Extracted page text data
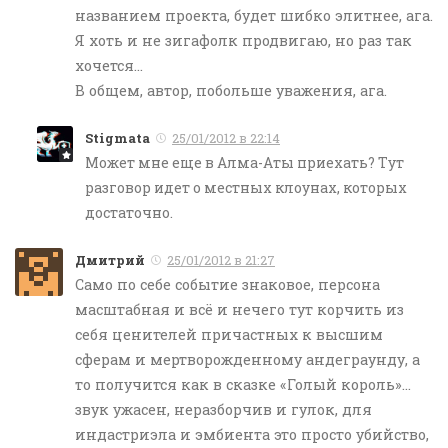
названием проекта, будет шибко элитнее, ага.
Я хоть и не зигафолк продвигаю, но раз так
хочется…
В общем, автор, побольше уважения, ага.
Stigmata
25/01/2012 в 22:14
Может мне еще в Алма-Аты приехать? Тут
разговор идет о местных клоунах, которых
достаточно.
Дмитрий
25/01/2012 в 21:27
Само по себе событие знаковое, персона
масштабная и всё и нечего тут корчить из
себя ценителей причастных к высшим
сферам и мертворожденному андеграунду, а
то получится как в сказке «Голый король»…
звук ужасен, неразборчив и гулок, для
индастриэла и эмбиента это просто убийство,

AIM OF THE EXERCISE
Could you output all of the records exactly, without their pictures?

RESULT FOR THIS TASK
названием проекта, будет шибко элитнее, ага.
Я хоть и не зигафолк продвигаю, но раз так
хочется…
В общем, автор, побольше уважения, ага.
Stigmata
25/01/2012 в 22:14
Может мне еще в Алма-Аты приехать? Тут
разговор идет о местных клоунах, которых
достаточно.
Дмитрий
25/01/2012 в 21:27
Само по себе событие знаковое, персона
масштабная и всё и нечего тут корчить из
себя ценителей причастных к высшим
сферам и мертворожденному андеграунду, а
то получится как в сказке «Голый король»…
звук ужасен, неразборчив и гулок, для
индастриэла и эмбиента это просто убийство,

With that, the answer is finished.